WORK REQUEST: Every line from the one with "Write with more peace of" to the final line of the records should be printed exactly as it is, with pictures left out.

DATA SHOWN:

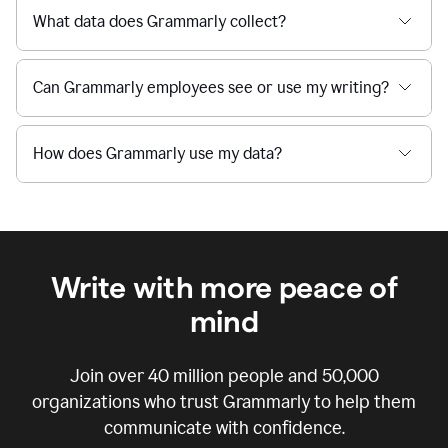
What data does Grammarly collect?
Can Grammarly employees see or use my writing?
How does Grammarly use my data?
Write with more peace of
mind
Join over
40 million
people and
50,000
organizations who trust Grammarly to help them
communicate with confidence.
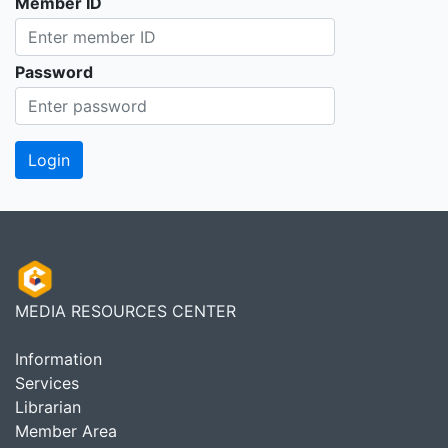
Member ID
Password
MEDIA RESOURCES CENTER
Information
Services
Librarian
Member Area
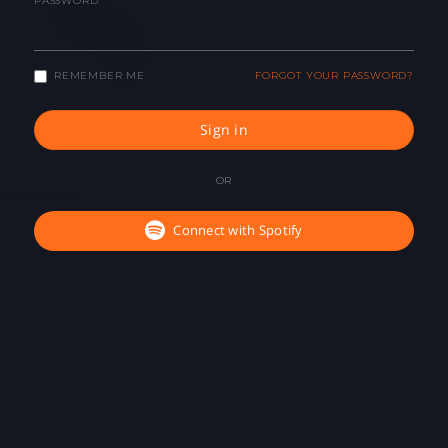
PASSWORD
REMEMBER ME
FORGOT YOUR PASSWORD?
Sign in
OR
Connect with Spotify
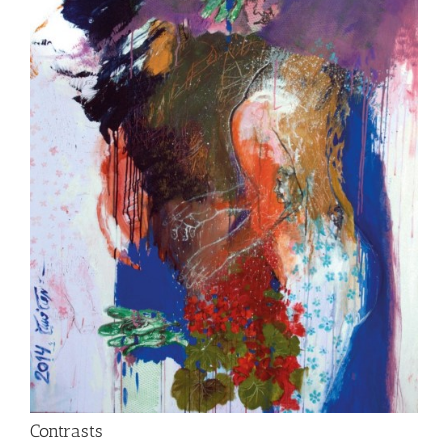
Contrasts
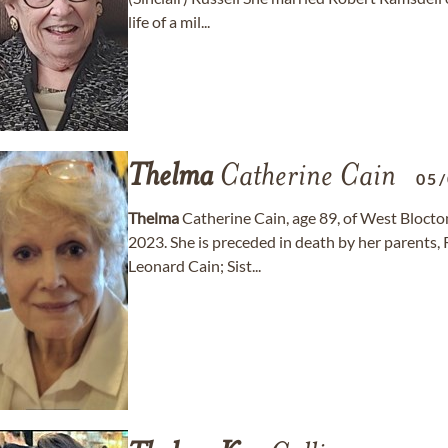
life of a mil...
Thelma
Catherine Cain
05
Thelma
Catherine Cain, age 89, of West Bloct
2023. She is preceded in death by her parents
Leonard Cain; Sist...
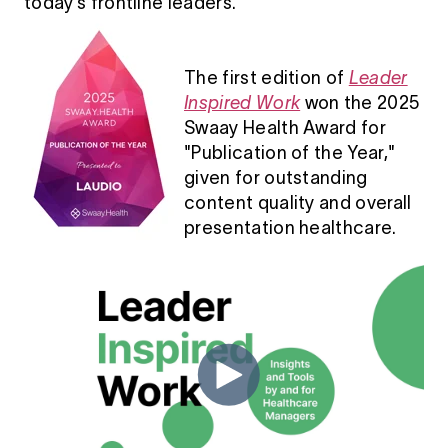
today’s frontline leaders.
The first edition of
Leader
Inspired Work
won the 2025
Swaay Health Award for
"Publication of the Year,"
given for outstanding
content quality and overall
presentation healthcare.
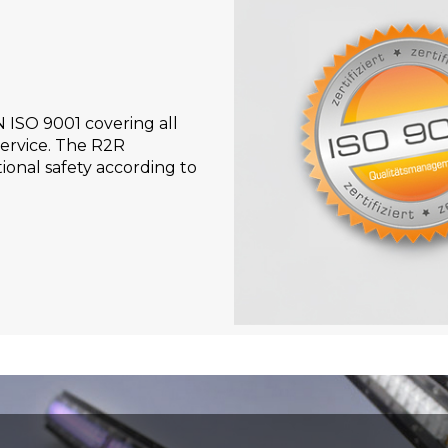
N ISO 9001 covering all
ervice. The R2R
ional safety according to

EXERCISE RESULT:
Write with more peace of
mind
Join over
40 million
people and
50,000
organizations who trust Grammarly to help them
communicate with confidence.
Member ID
Password
MEDIA RESOURCES CENTER
Information
Services
Librarian
Member Area
PASSWORD
REMEMBER ME
FORGOT YOUR PASSWORD?
Sign in
OR
Connect with Spotify
Contrasts
life of a mil...
Thelma
Catherine Cain
05
Thelma
Catherine Cain, age 89, of West Bloct
2023. She is preceded in death by her parents
Leonard Cain; Sist...
today’s frontline leaders.
The first edition of
Leader
Inspired Work
won the 2025
Swaay Health Award for
"Publication of the Year,"
given for outstanding
content quality and overall
presentation healthcare.
N ISO 9001 covering all
ervice. The R2R
ional safety according to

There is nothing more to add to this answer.